弥生販売から出力した「売上伝票」ファイルを、在庫スイートクラウドProの「出荷指示伝票」データとして取り込む際のポイントを説明します。

売上伝票の行抽出

売上伝票ファイルには、連携不要な行は2つあります。
ひとつが「明細区分」=「通常(値は1)以外」の行。値引(値は3)、摘要(値は5)、メモ(値は6)などは不要です。

もうひとつが「在庫管理を行わない」商品の行です。本コラムでは、在庫管理を行わない商品は「色」に”None”をセットしている前提です。

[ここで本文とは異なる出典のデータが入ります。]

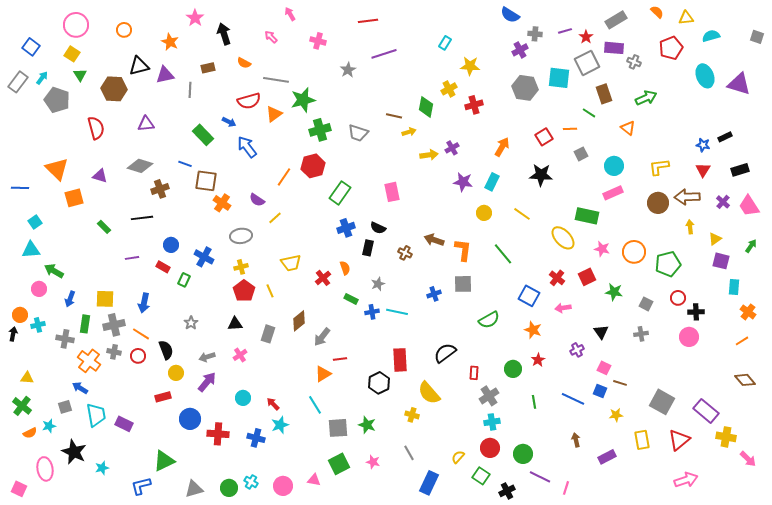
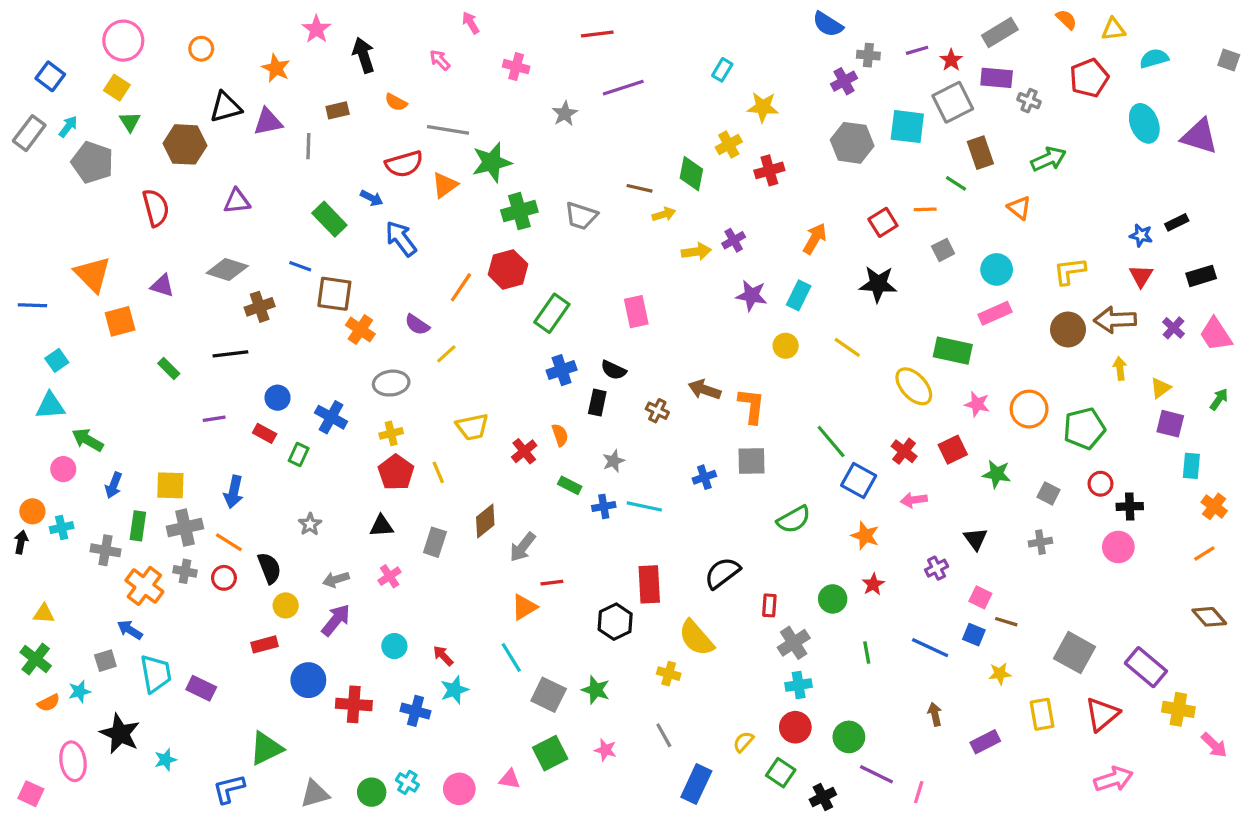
green line: (503, 254) -> (831, 442), moved
gray square: (338, 428) -> (549, 695), turned 30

抽出したい行(明細区分(15列目)が”1” かつ 色(35列目)が”None”ではない行)がTRUEになるように記載します

<インポートマッピング設定:行抽出条件>
// 明細区分(15列目)が”1” かつ 色(35列目)が”None”ではない
=AND(CSV(15)=”1”,CSV(35)<>”None”)

売上伝票の項目マッピング

売上伝票から出荷指示に変換する際の項目の紐づけ例を示します。単純に1対1で紐づけるだけのシンプルな設定です。

<売上伝票の項目対応表>
在SC Pro(出荷指示伝票) 弥生販売(売上伝票)
元伝票番号 伝票番号(5列目)
Keyコード 商品コード(16列目)
品目名1 商品名(18列目)
単位 単位(20列目)
数量 数量(24列目)
出荷先名 得意先名称(40列目)
<インポートマッピング設定:項目マッピング定義>
// 元伝票番号 ← 伝票番号(5列目)
元伝票番号(originalNumber)=CSV(5)

// Keyコード ← 商品コード(16列目)
keyコード(article.keycode)=CSV(16)

// 品目名1 ← 商品名(18列目)
品目名1(article.name1)=CSV(18)

// 単位 ← 単位(20列目)
単位(article.unit)=CSV(20)

// 数量 ← 数量(24列目)
数量(quantity)=CSV(24)

// 出荷先名称1 ← 得意先名称(40列目)
出荷先名称1 (customer.name1)=CSV(40)

設定方法を教えてくれるAIアシスタントを用意

インポートマッピング機能の「行抽出」と「項目マッピング」の設定作業を支援するためのAIアシスタントを用意しています。やりたいことを文字で伝えれば、エクセルの論理式やVBAライクなコードといった、設定コードを自動生成します。生成結果をコピーするだけで設定がすぐに終わります。
依頼すればコメントも書いてくれます。特に複雑な項目変換の時に強い味方になってくれるでしょう。

さいごに

弥生販売と在庫スイートクラウドProのCSV連携を通じて、出荷指示の取り込みが実現すれば、ピッキングミスの削減や作業スピードの向上といった、現場の大きな改善につながります

インポートマッピング機能を活用すれば、弥生販売のCSV出力を柔軟に取り込めるようになり、面倒な加工作業も不要に。一度設定すれば、毎日の出荷指示がぐっとラクになります。

「導入は難しそう」と感じていた方も、今回のガイドを参考に、ぜひ連携設定にチャレンジしてみてください。業務改善の第一歩として、大きな成果が期待できます。